*** Extracted information Section Begins ***
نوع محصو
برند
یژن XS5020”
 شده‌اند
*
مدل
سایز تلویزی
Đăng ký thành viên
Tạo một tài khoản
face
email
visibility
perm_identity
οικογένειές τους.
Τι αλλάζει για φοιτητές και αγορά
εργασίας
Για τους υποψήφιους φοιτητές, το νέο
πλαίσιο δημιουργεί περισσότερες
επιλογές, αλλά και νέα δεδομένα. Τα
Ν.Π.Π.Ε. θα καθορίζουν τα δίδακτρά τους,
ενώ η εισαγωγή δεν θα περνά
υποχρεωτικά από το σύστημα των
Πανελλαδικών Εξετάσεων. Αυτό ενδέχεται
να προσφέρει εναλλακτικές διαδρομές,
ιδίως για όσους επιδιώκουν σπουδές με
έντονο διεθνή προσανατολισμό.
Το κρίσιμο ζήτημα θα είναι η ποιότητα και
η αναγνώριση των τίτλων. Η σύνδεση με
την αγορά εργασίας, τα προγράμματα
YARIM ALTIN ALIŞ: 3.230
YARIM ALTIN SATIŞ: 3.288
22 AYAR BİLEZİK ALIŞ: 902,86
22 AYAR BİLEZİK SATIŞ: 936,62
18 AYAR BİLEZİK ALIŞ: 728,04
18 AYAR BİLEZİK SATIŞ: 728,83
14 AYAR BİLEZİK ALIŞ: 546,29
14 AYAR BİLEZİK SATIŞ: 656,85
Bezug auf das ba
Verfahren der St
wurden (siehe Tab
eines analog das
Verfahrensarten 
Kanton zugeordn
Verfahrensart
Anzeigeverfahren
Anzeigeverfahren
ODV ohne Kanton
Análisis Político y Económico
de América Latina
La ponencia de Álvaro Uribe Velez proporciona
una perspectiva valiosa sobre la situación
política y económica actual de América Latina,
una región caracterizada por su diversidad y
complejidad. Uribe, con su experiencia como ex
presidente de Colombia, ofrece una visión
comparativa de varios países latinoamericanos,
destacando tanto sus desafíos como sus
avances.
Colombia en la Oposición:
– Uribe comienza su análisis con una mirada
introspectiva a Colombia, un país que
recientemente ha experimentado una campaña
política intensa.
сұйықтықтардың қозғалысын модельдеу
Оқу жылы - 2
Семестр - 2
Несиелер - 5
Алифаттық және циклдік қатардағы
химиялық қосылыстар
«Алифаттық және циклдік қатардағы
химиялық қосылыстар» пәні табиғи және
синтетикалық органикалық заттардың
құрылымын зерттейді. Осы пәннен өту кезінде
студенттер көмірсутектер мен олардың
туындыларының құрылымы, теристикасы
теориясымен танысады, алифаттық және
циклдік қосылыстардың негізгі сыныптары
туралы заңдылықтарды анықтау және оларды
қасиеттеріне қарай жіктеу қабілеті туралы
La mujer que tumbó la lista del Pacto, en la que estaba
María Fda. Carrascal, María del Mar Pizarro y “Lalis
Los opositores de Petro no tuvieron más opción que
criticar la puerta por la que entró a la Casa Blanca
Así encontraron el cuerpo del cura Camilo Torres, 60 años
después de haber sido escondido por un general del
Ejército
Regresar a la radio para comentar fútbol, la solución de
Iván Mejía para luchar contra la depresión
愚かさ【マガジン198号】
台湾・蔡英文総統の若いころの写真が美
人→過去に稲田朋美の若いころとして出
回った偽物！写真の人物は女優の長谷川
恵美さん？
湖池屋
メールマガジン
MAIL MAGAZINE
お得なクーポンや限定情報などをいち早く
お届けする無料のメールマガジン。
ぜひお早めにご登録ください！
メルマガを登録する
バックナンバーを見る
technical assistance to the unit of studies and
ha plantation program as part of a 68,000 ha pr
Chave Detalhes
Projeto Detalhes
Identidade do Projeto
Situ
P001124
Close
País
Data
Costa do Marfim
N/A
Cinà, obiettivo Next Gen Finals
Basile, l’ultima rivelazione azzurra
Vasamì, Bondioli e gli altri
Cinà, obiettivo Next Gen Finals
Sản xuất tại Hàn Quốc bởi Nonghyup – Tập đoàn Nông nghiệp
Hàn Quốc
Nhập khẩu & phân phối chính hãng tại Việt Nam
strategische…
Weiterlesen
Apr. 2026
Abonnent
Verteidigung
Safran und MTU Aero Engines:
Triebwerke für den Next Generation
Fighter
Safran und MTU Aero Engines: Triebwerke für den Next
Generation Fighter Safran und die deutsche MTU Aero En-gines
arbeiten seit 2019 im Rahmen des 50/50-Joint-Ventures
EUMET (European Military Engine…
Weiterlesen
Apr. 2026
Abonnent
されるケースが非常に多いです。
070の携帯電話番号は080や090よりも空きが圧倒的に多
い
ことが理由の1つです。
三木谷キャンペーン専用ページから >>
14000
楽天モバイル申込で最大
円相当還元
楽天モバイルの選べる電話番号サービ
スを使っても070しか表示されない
*** Extracted information Section Ends ***
The task: Retype all of the lines shown above, keeping each one exact.

Result of the exercise:
نوع محصو
برند
یژن XS5020”
 شده‌اند
*
مدل
سایز تلویزی
Đăng ký thành viên
Tạo một tài khoản
face
email
visibility
perm_identity
οικογένειές τους.
Τι αλλάζει για φοιτητές και αγορά
εργασίας
Για τους υποψήφιους φοιτητές, το νέο
πλαίσιο δημιουργεί περισσότερες
επιλογές, αλλά και νέα δεδομένα. Τα
Ν.Π.Π.Ε. θα καθορίζουν τα δίδακτρά τους,
ενώ η εισαγωγή δεν θα περνά
υποχρεωτικά από το σύστημα των
Πανελλαδικών Εξετάσεων. Αυτό ενδέχεται
να προσφέρει εναλλακτικές διαδρομές,
ιδίως για όσους επιδιώκουν σπουδές με
έντονο διεθνή προσανατολισμό.
Το κρίσιμο ζήτημα θα είναι η ποιότητα και
η αναγνώριση των τίτλων. Η σύνδεση με
την αγορά εργασίας, τα προγράμματα
YARIM ALTIN ALIŞ: 3.230
YARIM ALTIN SATIŞ: 3.288
22 AYAR BİLEZİK ALIŞ: 902,86
22 AYAR BİLEZİK SATIŞ: 936,62
18 AYAR BİLEZİK ALIŞ: 728,04
18 AYAR BİLEZİK SATIŞ: 728,83
14 AYAR BİLEZİK ALIŞ: 546,29
14 AYAR BİLEZİK SATIŞ: 656,85
Bezug auf das ba
Verfahren der St
wurden (siehe Tab
eines analog das
Verfahrensarten 
Kanton zugeordn
Verfahrensart
Anzeigeverfahren
Anzeigeverfahren
ODV ohne Kanton
Análisis Político y Económico
de América Latina
La ponencia de Álvaro Uribe Velez proporciona
una perspectiva valiosa sobre la situación
política y económica actual de América Latina,
una región caracterizada por su diversidad y
complejidad. Uribe, con su experiencia como ex
presidente de Colombia, ofrece una visión
comparativa de varios países latinoamericanos,
destacando tanto sus desafíos como sus
avances.
Colombia en la Oposición:
– Uribe comienza su análisis con una mirada
introspectiva a Colombia, un país que
recientemente ha experimentado una campaña
política intensa.
сұйықтықтардың қозғалысын модельдеу
Оқу жылы - 2
Семестр - 2
Несиелер - 5
Алифаттық және циклдік қатардағы
химиялық қосылыстар
«Алифаттық және циклдік қатардағы
химиялық қосылыстар» пәні табиғи және
синтетикалық органикалық заттардың
құрылымын зерттейді. Осы пәннен өту кезінде
студенттер көмірсутектер мен олардың
туындыларының құрылымы, теристикасы
теориясымен танысады, алифаттық және
циклдік қосылыстардың негізгі сыныптары
туралы заңдылықтарды анықтау және оларды
қасиеттеріне қарай жіктеу қабілеті туралы
La mujer que tumbó la lista del Pacto, en la que estaba
María Fda. Carrascal, María del Mar Pizarro y “Lalis
Los opositores de Petro no tuvieron más opción que
criticar la puerta por la que entró a la Casa Blanca
Así encontraron el cuerpo del cura Camilo Torres, 60 años
después de haber sido escondido por un general del
Ejército
Regresar a la radio para comentar fútbol, la solución de
Iván Mejía para luchar contra la depresión
愚かさ【マガジン198号】
台湾・蔡英文総統の若いころの写真が美
人→過去に稲田朋美の若いころとして出
回った偽物！写真の人物は女優の長谷川
恵美さん？
湖池屋
メールマガジン
MAIL MAGAZINE
お得なクーポンや限定情報などをいち早く
お届けする無料のメールマガジン。
ぜひお早めにご登録ください！
メルマガを登録する
バックナンバーを見る
technical assistance to the unit of studies and
ha plantation program as part of a 68,000 ha pr
Chave Detalhes
Projeto Detalhes
Identidade do Projeto
Situ
P001124
Close
País
Data
Costa do Marfim
N/A
Cinà, obiettivo Next Gen Finals
Basile, l’ultima rivelazione azzurra
Vasamì, Bondioli e gli altri
Cinà, obiettivo Next Gen Finals
Sản xuất tại Hàn Quốc bởi Nonghyup – Tập đoàn Nông nghiệp
Hàn Quốc
Nhập khẩu & phân phối chính hãng tại Việt Nam
strategische…
Weiterlesen
Apr. 2026
Abonnent
Verteidigung
Safran und MTU Aero Engines:
Triebwerke für den Next Generation
Fighter
Safran und MTU Aero Engines: Triebwerke für den Next
Generation Fighter Safran und die deutsche MTU Aero En-gines
arbeiten seit 2019 im Rahmen des 50/50-Joint-Ventures
EUMET (European Military Engine…
Weiterlesen
Apr. 2026
Abonnent
されるケースが非常に多いです。
070の携帯電話番号は080や090よりも空きが圧倒的に多
い
ことが理由の1つです。
三木谷キャンペーン専用ページから >>
14000
楽天モバイル申込で最大
円相当還元
楽天モバイルの選べる電話番号サービ
スを使っても070しか表示されない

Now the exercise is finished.